TASK PROMPT. The response must contain every line from the records below that has "Leiter".

STUDY MATERIAL.
Start of Block
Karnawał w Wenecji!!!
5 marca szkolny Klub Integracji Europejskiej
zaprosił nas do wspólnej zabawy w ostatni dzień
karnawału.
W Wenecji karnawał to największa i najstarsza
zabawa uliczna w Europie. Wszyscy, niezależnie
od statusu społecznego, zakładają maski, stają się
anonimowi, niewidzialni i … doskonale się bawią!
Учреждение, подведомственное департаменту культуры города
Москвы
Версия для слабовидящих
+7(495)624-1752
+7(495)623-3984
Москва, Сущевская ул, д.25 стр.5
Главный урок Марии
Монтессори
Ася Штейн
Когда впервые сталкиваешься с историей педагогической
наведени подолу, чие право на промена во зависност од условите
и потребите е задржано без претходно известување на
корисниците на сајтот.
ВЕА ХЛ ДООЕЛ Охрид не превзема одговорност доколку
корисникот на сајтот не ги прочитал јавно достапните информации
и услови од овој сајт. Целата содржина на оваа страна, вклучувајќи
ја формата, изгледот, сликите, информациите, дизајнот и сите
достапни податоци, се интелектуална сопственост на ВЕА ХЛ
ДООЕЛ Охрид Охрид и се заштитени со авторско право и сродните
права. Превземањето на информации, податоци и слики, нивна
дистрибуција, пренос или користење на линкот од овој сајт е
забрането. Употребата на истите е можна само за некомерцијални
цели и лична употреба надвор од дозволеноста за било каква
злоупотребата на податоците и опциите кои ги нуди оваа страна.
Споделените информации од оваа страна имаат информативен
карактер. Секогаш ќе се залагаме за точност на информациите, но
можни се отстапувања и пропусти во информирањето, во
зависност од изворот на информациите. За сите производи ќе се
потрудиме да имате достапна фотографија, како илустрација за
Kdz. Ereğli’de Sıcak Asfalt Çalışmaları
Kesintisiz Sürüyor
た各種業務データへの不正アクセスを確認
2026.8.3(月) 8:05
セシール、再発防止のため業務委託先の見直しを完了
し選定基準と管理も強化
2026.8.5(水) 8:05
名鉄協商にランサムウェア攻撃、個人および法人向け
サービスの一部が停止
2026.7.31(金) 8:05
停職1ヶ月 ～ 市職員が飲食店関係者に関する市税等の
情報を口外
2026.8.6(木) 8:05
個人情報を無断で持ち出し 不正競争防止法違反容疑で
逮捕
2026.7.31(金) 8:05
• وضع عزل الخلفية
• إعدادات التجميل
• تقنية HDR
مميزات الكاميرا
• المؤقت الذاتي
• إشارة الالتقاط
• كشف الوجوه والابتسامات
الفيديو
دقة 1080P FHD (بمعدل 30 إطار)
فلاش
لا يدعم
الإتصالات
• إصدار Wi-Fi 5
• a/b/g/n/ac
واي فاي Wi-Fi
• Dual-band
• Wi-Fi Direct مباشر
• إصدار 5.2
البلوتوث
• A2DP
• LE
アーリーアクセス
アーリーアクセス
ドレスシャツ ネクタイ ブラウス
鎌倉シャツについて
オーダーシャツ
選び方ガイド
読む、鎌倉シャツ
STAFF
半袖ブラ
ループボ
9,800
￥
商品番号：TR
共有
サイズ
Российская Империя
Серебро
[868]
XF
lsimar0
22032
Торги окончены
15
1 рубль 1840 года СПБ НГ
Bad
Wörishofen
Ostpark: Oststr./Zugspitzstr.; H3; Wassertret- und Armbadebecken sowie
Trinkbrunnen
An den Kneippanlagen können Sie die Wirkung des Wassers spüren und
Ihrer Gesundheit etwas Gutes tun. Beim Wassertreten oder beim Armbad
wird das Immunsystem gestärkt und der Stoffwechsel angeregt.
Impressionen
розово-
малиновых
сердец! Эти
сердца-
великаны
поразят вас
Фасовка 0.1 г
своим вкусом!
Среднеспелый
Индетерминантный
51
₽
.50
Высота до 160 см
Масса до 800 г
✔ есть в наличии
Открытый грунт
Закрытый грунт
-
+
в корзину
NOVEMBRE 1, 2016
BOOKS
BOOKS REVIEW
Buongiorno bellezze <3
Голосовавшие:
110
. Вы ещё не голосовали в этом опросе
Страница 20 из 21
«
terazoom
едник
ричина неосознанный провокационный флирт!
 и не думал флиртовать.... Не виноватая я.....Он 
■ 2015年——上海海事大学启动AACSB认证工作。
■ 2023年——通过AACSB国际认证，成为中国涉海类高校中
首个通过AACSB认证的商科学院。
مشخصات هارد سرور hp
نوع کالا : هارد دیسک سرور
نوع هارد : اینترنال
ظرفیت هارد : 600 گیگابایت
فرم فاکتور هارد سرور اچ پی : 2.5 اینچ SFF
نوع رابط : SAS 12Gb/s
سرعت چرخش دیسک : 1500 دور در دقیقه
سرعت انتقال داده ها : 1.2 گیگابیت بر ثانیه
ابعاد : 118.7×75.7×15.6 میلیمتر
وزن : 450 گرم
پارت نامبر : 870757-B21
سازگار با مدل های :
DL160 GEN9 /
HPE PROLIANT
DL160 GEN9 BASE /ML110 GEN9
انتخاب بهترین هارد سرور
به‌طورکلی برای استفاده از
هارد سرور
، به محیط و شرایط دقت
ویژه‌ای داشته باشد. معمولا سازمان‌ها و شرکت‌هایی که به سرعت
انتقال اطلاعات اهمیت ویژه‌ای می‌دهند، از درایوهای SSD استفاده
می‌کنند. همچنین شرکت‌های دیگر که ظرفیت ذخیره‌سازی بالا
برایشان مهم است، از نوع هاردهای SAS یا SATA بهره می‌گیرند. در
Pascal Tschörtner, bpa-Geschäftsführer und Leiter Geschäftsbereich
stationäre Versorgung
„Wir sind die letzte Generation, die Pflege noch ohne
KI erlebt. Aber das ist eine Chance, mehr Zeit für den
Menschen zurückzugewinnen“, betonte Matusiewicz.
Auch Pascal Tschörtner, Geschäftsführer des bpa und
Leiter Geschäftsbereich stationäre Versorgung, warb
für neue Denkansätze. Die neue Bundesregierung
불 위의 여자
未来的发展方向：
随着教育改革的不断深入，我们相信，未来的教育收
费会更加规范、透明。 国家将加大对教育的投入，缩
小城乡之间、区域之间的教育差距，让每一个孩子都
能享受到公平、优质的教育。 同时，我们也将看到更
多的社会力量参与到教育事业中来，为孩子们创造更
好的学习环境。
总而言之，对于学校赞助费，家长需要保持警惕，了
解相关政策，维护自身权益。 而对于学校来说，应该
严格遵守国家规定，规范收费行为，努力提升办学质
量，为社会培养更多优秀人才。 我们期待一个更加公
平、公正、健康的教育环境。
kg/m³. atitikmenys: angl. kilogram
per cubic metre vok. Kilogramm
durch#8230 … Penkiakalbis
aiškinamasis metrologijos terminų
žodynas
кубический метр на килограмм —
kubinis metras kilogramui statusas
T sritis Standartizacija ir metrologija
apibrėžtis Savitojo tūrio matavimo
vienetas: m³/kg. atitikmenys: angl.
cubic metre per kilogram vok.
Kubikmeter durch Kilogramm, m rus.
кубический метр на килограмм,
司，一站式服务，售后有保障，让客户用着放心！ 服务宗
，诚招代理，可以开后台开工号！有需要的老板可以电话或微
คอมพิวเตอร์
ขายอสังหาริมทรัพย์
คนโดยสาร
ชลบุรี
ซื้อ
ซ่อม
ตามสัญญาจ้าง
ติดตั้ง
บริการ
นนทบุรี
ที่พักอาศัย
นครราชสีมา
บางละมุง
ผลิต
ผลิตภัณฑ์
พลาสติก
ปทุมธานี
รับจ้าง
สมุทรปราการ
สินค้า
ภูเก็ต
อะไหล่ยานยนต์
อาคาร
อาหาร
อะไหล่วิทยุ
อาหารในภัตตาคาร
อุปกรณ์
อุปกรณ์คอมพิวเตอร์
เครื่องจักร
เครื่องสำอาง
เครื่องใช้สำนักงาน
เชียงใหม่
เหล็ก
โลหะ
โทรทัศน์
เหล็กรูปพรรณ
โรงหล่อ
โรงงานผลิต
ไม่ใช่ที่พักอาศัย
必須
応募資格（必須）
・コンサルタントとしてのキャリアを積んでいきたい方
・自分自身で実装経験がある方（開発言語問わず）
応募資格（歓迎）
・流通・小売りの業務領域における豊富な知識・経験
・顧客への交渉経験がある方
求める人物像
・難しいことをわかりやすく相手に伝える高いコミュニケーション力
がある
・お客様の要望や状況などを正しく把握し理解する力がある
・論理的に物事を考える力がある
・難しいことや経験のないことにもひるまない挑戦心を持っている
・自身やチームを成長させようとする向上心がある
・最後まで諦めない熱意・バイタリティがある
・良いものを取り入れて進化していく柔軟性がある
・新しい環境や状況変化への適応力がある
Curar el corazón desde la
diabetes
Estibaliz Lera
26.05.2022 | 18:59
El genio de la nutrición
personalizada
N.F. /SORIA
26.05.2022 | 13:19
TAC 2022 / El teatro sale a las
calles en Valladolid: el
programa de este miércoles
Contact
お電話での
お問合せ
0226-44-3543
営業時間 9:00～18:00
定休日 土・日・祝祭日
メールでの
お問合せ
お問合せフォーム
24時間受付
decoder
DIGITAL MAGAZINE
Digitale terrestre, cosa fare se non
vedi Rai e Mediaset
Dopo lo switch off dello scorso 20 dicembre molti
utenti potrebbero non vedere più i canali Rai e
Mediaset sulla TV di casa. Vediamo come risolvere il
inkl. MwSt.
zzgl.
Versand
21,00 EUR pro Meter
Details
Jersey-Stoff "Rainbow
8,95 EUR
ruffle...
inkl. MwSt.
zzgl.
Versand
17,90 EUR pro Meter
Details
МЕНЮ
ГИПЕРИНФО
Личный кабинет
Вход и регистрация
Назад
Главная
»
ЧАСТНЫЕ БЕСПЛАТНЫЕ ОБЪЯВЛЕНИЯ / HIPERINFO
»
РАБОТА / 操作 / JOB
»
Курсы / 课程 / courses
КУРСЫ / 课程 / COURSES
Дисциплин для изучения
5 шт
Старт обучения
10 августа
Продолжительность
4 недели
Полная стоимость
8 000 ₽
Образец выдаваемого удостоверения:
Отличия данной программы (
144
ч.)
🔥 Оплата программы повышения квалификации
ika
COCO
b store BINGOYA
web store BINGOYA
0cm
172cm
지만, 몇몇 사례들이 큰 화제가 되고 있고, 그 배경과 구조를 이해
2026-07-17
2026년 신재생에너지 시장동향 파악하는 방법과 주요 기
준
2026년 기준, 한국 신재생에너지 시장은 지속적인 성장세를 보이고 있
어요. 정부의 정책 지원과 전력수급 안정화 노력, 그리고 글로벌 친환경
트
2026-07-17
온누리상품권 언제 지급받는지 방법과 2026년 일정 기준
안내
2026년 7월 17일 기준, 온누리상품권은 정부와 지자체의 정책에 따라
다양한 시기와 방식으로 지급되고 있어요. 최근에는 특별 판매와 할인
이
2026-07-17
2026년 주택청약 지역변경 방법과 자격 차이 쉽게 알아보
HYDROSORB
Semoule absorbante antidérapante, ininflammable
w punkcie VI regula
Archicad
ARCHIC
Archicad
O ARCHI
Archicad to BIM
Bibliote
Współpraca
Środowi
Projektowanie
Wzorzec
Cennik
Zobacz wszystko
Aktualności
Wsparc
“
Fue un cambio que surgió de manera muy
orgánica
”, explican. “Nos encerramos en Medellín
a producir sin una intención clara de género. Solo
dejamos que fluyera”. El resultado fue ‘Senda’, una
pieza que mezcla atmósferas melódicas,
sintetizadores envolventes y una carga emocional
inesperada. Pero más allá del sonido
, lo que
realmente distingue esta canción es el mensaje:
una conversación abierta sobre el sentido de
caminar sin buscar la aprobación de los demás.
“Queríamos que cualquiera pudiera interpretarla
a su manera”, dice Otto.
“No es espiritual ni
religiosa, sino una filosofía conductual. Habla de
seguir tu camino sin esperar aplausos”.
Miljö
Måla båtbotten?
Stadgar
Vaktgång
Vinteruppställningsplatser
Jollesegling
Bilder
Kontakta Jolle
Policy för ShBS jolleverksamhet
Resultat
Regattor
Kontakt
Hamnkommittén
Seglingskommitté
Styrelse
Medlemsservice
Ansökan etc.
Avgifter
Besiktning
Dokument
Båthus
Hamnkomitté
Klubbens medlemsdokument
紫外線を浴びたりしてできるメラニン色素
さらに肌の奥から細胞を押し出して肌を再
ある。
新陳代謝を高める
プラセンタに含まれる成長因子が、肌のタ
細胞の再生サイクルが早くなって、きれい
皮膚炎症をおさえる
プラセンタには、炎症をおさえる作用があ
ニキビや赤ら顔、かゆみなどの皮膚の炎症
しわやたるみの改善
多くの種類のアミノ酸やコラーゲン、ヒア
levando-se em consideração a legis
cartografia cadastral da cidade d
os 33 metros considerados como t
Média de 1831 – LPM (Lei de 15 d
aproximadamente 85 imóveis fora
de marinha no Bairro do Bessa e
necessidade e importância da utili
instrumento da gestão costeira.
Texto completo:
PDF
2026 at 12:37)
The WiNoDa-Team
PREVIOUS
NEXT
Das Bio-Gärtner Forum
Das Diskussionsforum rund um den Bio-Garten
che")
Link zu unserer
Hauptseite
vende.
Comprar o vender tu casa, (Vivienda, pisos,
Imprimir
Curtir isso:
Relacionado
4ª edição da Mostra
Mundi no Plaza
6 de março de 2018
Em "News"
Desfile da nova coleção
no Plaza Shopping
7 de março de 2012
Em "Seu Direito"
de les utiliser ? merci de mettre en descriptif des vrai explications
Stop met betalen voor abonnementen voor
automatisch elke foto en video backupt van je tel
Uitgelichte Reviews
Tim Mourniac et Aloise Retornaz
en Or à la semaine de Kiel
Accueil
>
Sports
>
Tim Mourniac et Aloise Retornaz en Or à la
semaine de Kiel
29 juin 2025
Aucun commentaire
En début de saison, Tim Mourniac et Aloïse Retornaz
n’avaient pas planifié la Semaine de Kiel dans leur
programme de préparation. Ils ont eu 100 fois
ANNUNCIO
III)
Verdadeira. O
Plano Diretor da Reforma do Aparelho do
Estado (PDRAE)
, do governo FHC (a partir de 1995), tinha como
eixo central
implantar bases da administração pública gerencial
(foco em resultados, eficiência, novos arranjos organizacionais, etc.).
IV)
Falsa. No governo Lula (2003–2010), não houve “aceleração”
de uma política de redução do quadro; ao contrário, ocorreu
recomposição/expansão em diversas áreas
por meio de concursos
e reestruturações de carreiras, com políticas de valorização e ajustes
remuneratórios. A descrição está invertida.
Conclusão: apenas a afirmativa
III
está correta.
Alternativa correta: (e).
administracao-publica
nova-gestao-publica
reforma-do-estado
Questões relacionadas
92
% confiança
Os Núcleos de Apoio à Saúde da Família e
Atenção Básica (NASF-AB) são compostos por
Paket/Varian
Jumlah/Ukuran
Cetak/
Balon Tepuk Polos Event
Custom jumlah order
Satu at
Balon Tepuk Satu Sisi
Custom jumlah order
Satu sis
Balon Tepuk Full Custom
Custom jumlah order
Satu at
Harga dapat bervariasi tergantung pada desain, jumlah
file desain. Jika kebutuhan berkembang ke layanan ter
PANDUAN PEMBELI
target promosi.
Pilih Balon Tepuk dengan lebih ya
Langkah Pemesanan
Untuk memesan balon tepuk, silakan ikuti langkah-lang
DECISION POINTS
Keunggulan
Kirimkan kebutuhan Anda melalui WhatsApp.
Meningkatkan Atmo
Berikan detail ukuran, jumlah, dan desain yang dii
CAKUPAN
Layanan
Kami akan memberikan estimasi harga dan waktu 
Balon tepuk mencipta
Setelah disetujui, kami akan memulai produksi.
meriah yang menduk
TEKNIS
End of Block
RESULT OF THIS EXERCISE.
Pascal Tschörtner, bpa-Geschäftsführer und Leiter Geschäftsbereich
Leiter Geschäftsbereich stationäre Versorgung, warb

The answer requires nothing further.